▸ WORK REQUIRED
Take the data below and filter it for lines containing the word "cidades"; show each line found.

Saved entries
=== Section Start ===
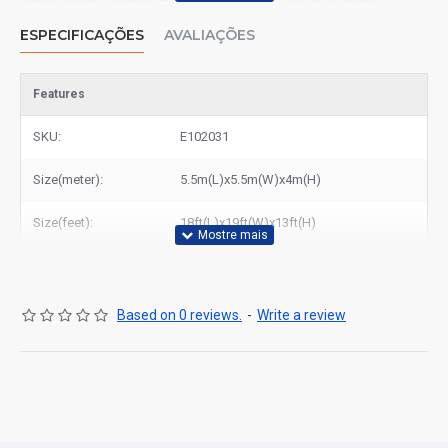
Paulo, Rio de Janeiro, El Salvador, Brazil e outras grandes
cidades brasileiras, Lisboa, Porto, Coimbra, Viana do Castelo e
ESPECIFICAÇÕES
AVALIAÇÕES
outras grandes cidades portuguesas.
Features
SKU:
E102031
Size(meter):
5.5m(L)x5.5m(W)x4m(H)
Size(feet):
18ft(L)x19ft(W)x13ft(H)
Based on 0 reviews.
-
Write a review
=== Section End ===
=== Section Start ===
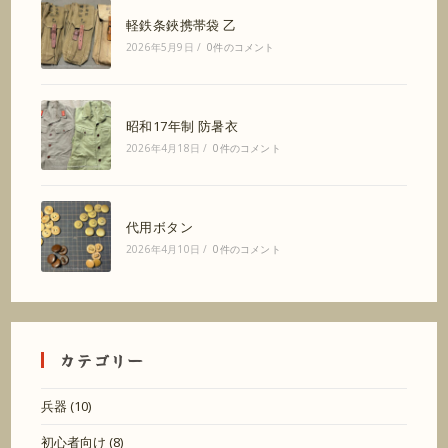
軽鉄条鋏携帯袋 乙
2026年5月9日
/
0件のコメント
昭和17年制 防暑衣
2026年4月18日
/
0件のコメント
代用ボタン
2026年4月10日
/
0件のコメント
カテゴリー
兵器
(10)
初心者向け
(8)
=== Section End ===
=== Section Start ===
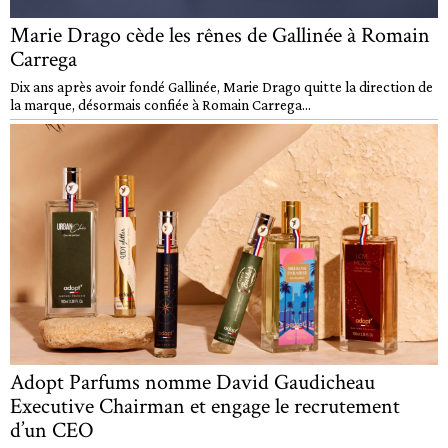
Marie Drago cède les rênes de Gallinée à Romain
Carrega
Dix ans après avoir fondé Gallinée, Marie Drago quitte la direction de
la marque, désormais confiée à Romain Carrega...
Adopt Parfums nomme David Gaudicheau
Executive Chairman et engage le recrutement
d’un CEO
=== Section End ===
▸ OUTPUT OF THE EXERCISE
cidades brasileiras, Lisboa, Porto, Coimbra, Viana do Castelo e
outras grandes cidades portuguesas.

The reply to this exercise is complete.